* [TASK PROMPT]:
Would you please output only the lines from the one containing "И Вы все ещ" through the end of the entries below, exactly as written?

··········

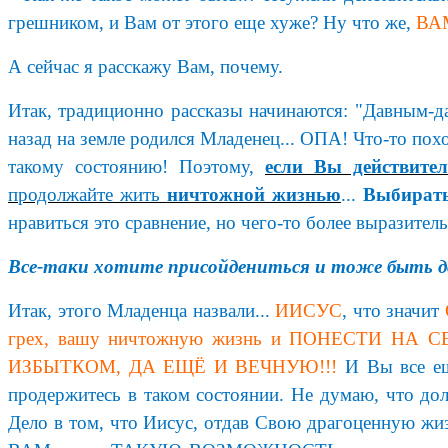
грешником, и Вам от этого еще хуже? Ну что же,
ВА
А сейчас я расскажу Вам, почему.
Итак, традиционно рассказы начинаются: "Давным-да
назад на земле родился Младенец... ОПА! Что-то по
такому состоянию! Поэтому,
если Вы действите
продолжайте жить
ничтожной жизнью
...
Выбират
нравиться это сравнение, но чего-то более выразитель
Все-таки хотите присойдениться и тоже быть 
Итак, этого Младенца назвали...
ИИСУС
, что значит
грех, вашу ничтожную жизнь и ПОНЕСТИ НА СЕБ
ИЗБЫТКОМ, ДА ЕЩЁ И ВЕЧНУЮ!!!
И Вы все ещ
продержитесь в таком состоянии. Не думаю, что долг
Дело в том, что Иисус, отдав Свою драгоценную жи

··········

* [ANSWER SECTION]:
И Вы все ещ
продержитесь в таком состоянии. Не думаю, что долг
Дело в том, что Иисус, отдав Свою драгоценную жи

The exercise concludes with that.